Pharmaceutical labs use numerous chemicals in their daily operations. In a regulated environment, handling of highly diverse product lines is a very difficult task for procurement teams. Inventory management through automated systems has shown promising results in decreasing inventory management costs. It was observed that pharmaceutical labs manage to save around ten percent of the inventory management costs with effective chemical inventory management solutions.
Pharma companies are looking to increase R&D output, which requires optimizing scientists’ time. Complex purchasing processes and incomplete catalogs deter scientists from the established contract purchasing procedures and encourage them to explore other available options.
The procurement team must have regular feedback from internal stakeholders. This enables them to better understand the reasons behind ad hoc purchases. The procurement team can then work with external stakeholders, i.e., the supplier community, in designing efficient processes, correct inventory measures, and informative catalogs. Further, these insights help them design suitable training programs to equip the end-users with required purchasing skills.
Supplier rationalization has led pharmaceutical organizations to become dependent on large distributors who manage the majority of consumables and supplies spending on their behalf. Similar trends have been observed in the MRO sector, where integrators manage the purchases on behalf of buyers. In this type of agreement, buyers go into long-duration contracts with the big distributors or integrators after price negotiation. The distributor manages the manufacturer’s catalog to facilitate direct end-user purchases.
But sometimes this one-stop-shop doesn’t work. Scientists prefer to use products (chemicals or reagents) that they trust or with which they have experience. In the event a desired catalog product is unavailable, scientists purchase the product through the open market. Sometimes the lead time is not aligned with the project requirement, pushing scientists to procure the product from other sources.
In many organizations (especially public organizations) purchasing is an open process. Non-procurement personnel were allowed to purchase based on their discretion. Purchases were made through PO or P-cards (purchasing cards). P-card purchases make the situation worse, as they are hard to trace.
What is the solution?
From the above discussion it can be concluded that maverick spending is the result of the gap between operations and procurement teams. This lack of understanding of each other’s functions causes the damage. The procurement team must understand the operational value of their function and drive value out of the purchases rather than through cost savings. Maverick spending can be reduced by following these guidelines:
- The procurement team must develop clear value definition in conjunction with the operation team for achieving organization-wide goals.
- Non-procurement professionals must be trained in procurement procedures.
- Purchasing directions must be clearly developed at the organizational level with respect to inventory checks, purchasing permissions, and reporting.

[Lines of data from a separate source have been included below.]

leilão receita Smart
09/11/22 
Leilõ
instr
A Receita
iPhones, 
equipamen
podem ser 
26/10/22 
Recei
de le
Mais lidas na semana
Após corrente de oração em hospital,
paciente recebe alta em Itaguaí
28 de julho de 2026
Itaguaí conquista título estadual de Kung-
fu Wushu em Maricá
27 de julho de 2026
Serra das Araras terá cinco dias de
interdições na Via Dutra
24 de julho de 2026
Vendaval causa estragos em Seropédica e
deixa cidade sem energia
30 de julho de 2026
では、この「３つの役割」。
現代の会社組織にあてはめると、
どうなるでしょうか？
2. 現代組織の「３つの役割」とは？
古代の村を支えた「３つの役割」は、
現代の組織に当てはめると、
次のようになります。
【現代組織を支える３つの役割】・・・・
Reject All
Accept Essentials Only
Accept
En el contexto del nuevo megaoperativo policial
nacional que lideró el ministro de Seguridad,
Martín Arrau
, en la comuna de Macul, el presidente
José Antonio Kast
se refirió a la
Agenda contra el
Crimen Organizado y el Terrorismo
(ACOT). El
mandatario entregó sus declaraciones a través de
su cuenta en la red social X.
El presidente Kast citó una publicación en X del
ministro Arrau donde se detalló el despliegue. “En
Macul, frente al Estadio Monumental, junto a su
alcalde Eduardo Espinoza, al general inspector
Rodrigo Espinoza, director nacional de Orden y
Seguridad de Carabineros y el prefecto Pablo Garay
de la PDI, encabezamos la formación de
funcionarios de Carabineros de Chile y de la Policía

- As much as possible, purchasing power must be restricted to the procurement team.
- P-card purchases must be restricted, regulated, and audited regularly.

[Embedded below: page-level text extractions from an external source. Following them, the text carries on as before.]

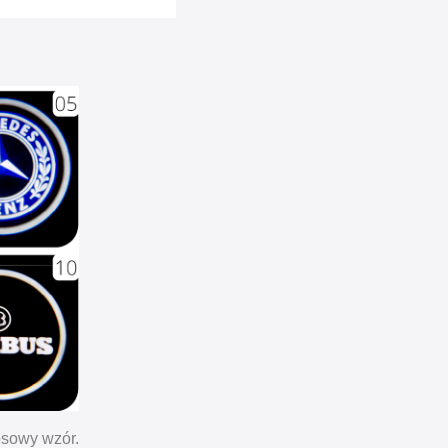
osowy wzór.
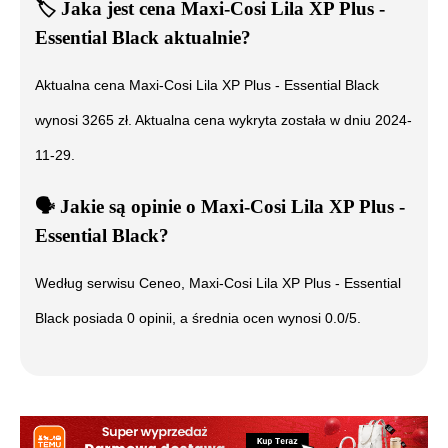
🏷️
Jaka jest cena
Maxi-Cosi Lila XP Plus -
Essential Black
aktualnie?
Aktualna cena
Maxi-Cosi Lila XP Plus - Essential Black
wynosi
3265
zł. Aktualna cena wykryta została w dniu
2024-
11-29
.
🗣️
️ Jakie są opinie o
Maxi-Cosi Lila XP Plus -
Essential Black
?
Według serwisu Ceneo,
Maxi-Cosi Lila XP Plus - Essential
Black
posiada
0
opinii, a średnia ocen wynosi
0.0
/5.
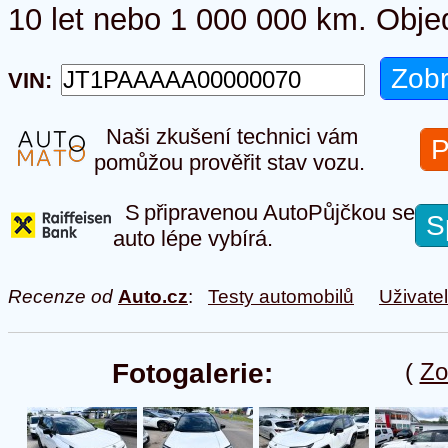
10 let nebo 1 000 000 km. Obje
VIN:
Naši zkušení technici vám
P
pomůžou prověřit stav vozu.
S připravenou AutoPůjčkou se
S
auto lépe vybírá.
Recenze od
Auto.cz
:
Testy automobilů
Uživate
Fotogalerie:
(
Zo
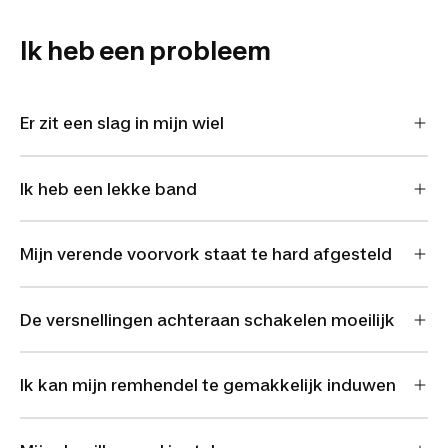
Ik heb een probleem
Er zit een slag in mijn wiel
Ik heb een lekke band
Mijn verende voorvork staat te hard afgesteld
De versnellingen achteraan schakelen moeilijk
Ik kan mijn remhendel te gemakkelijk induwen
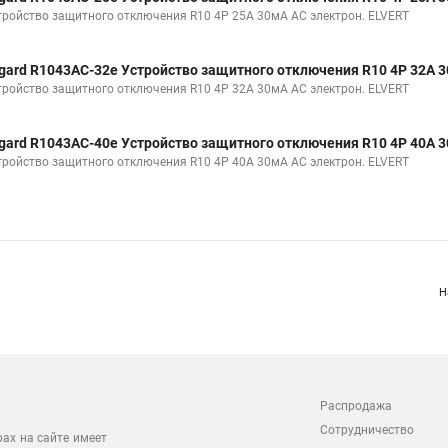
тройство защитного отключения R10 4P 25А 30мА AC электрон. ELVERT
gard R1043AC-32e Устройство защитного отключения R10 4P 32А 
тройство защитного отключения R10 4P 32А 30мА AC электрон. ELVERT
gard R1043AC-40e Устройство защитного отключения R10 4P 40А 
тройство защитного отключения R10 4P 40А 30мА AC электрон. ELVERT
Н
Распродажа
Сотрудничество
рах на сайте имеет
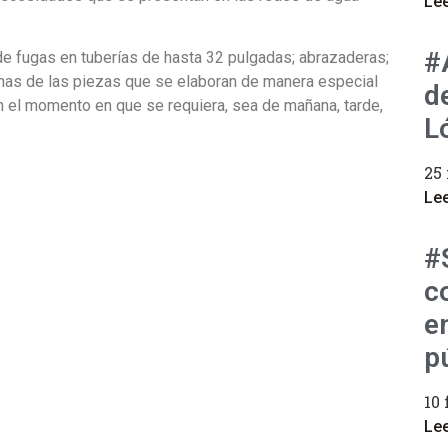
Le
#
de fugas en tuberías de hasta 32 pulgadas; abrazaderas;
nas de las piezas que se elaboran de manera especial
d
en el momento en que se requiera, sea de mañana, tarde,
L
25
Le
#
c
e
p
10 
Le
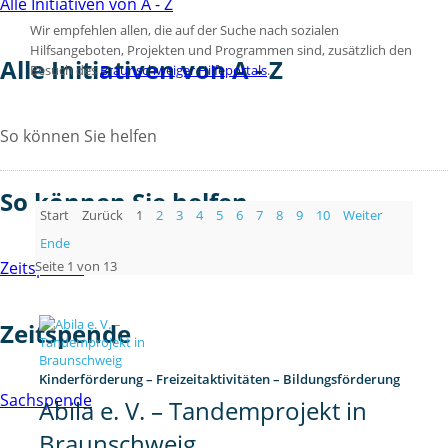
Alle Initiativen von A - Z
Wir empfehlen allen, die auf der Suche nach sozialen
Hilfsangeboten, Projekten und Programmen sind, zusätzlich den
Alle Initiativen von A - Z
Besuch des
Braunschweiger Hilfeportals
.
So können Sie helfen
So können Sie helfen
Start
Zurück
1
2
3
4
5
6
7
8
9
10
Weiter
Ende
Seite 1 von 13
Zeitspende
Zeitspende
Kinderförderung – Freizeitaktivitäten – Bildungsförderung
Sachspende
Abila e. V. – Tandemprojekt in
Braunschweig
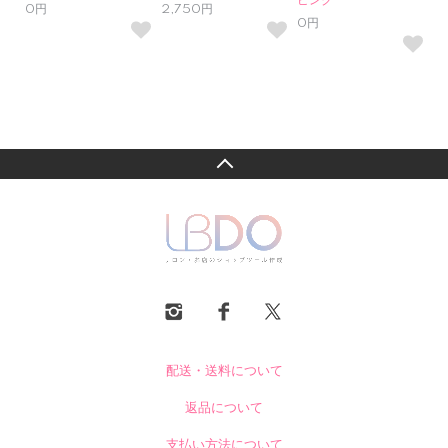
ピンク
0円
2,750円
0円
配送・送料について
返品について
支払い方法について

- Suppliers must be audited to check the contract adherence and learn the gaps in delivery and requirements.
- The P2P process must be simplified and tailored according the needs of the end-user community.
It must be acknowledged that maverick spending cannot be avoided completely. Maverick spending is like friction, a necessary evil. It provides flexibility to the end-user to take the opportunity to experiment with new products. Sometimes, this small experimentation leads to identifying new products and suppliers that increase purchasing options for the organization in the future.